Britain has launched covert military operations in Libya against Islamic State (IS) militants with the support of Jordan.
Soldiers from the elite Special Air Services (SAS) regiment have been sent to tackle an emerging IS threat in Libya as part of a global war against the group, and Britain has recruited Jordanian special forces to provide local intelligence, according to Jordanian King Abdullah II Ibn Hussein(in a meeting Abdullah held with US congressional leaders in January)
Abdullah said that he expected covert military operations in Libya to increase after the meeting, which was held in the week of 11 January. He told his American audience that Jordanian special forces would be embedded with their British counterparts.
“His Majesty [King Abdullah] said he expects a spike in a couple of weeks and Jordanians will be imbedded [sic] with British SAS, as Jordanian slang is similar to Libyan slang,” the account said.
Speaking on condition of anonymity, a former top British military official told MEE that it was normal for special forces, which are not considered conventional forces, to be deployed without MPs being given the opportunity to debate the issue in parliament.
He said that he “assumed we [the British SAS] are there in a support and training role rather than a frontline role – but that’s been a bit muddy too," adding that while special forces are a “very useful tool” they would not “make a material difference” in the fight against IS.
“Special forces will never substitute for a conventional force that occupies and holds ground,” he said.
“A properly orchestrated international force would start to have an effect in terms of building up the proxy [Libyan] force that you’re actually going to use.”
Australian counter-insurgency expert David Kilcullen, who advised US general David Petraeus and helped design the 2007 surge in Iraq, told MEE that special forces can have two positive effects on wider military efforts.
“The first is if special forces are on the ground they can provide close targeting intelligence for air strikes,” he said. “The second is that they can provide a stiffening effect on the local forces they work with, by giving them intelligence and tactical advice.”
Kilcullen pointed to the US-led war in Afghanistan, when 100 CIA officers and 300 US special forces soldiers built up 50,000 Afghan fighters to seize control of the country from the Taliban.
However, he said having such highly trained men on the ground could also have present problems of escalation.
“It puts Westerners in harm’s way. And this makes it harder for their governments to walk away,” he said.
“If someone is kidnapped or killed, this can become a tripwire to a wider unplanned engagement – it leads to raids to rescue a kidnapped soldier with the possibility of further operations.”

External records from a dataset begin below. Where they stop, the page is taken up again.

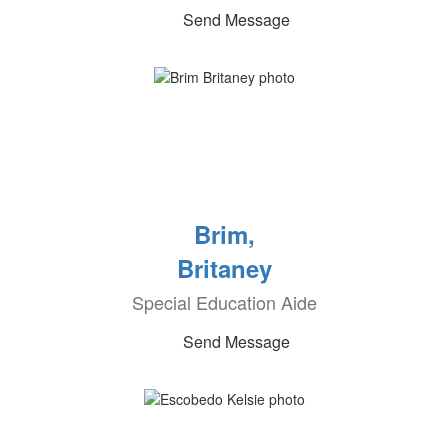
Send Message
Brim,
Britaney
Special Education Aide
Send Message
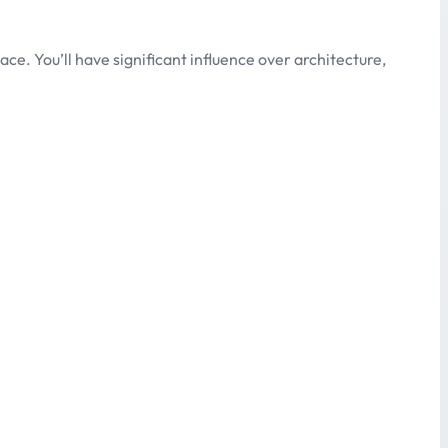
e. You’ll have significant influence over architecture,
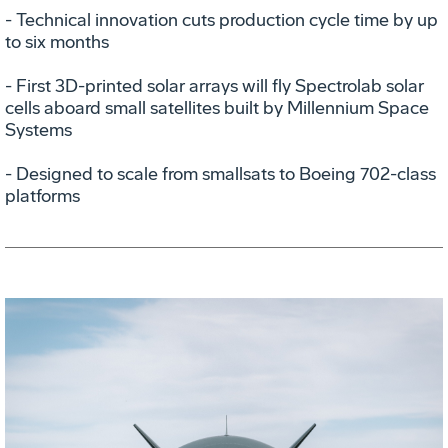
- Technical innovation cuts production cycle time by up
to six months
- First 3D-printed solar arrays will fly Spectrolab solar
cells aboard small satellites built by Millennium Space
Systems
- Designed to scale from smallsats to Boeing 702-class
platforms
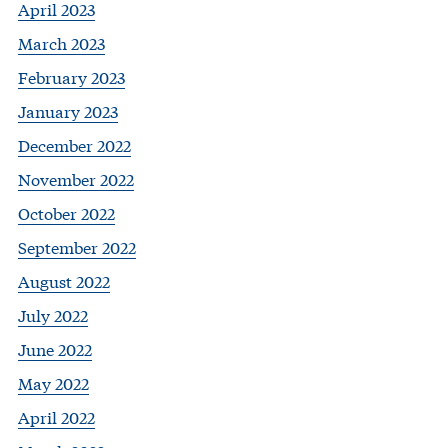
April 2023
March 2023
February 2023
January 2023
December 2022
November 2022
October 2022
September 2022
August 2022
July 2022
June 2022
May 2022
April 2022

Kilcullen said that if there are British special forces in Libya, it was highly likely there would also be a “quick reaction force with search and rescue troops – along with drones with full strike capacity – in the event of special forces being killed or kidnapped.
The former British army official said that special forces could be used to kill senior IS leaders in Libya as part of a plan to stop the group increasing its presence in a North African country that acts as a key route for refugees heading for Europe.
However, Mattia Toaldo, a senior policy fellow at the London-based European Council on Foreign Relations (ECFR) told MEE that such missions did not guarantee wider success.
“Even if you kill the IS leadership, it’s not clear who will control the ‘liberated’ territory afterwards,” he said.
“This is very likely to be the case in Sirte, with competing forces now claiming to have a plan to defeat IS there but no plan to govern it in a unitary way,” he added, referring to the main Libyan town under IS control.